START Exercise material

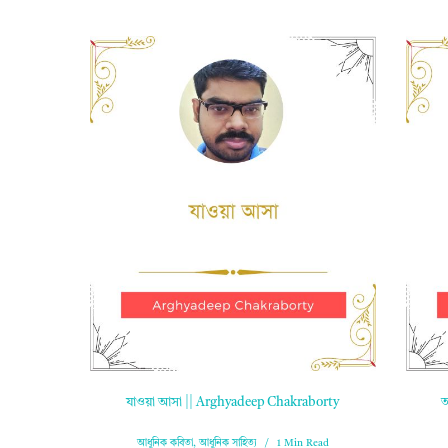
যাওয়া আসা || Arghyadeep Chakraborty
আ
আধুনিক কবিতা
,
আধুনিক সাহিত্য
1 Min Read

END Exercise material

[Task statement]: The data is to be restated word for word, with any pictures set aside.

[Answer space]:
যাওয়া আসা || Arghyadeep Chakraborty
আ
আধুনিক কবিতা
,
আধুনিক সাহিত্য
1 Min Read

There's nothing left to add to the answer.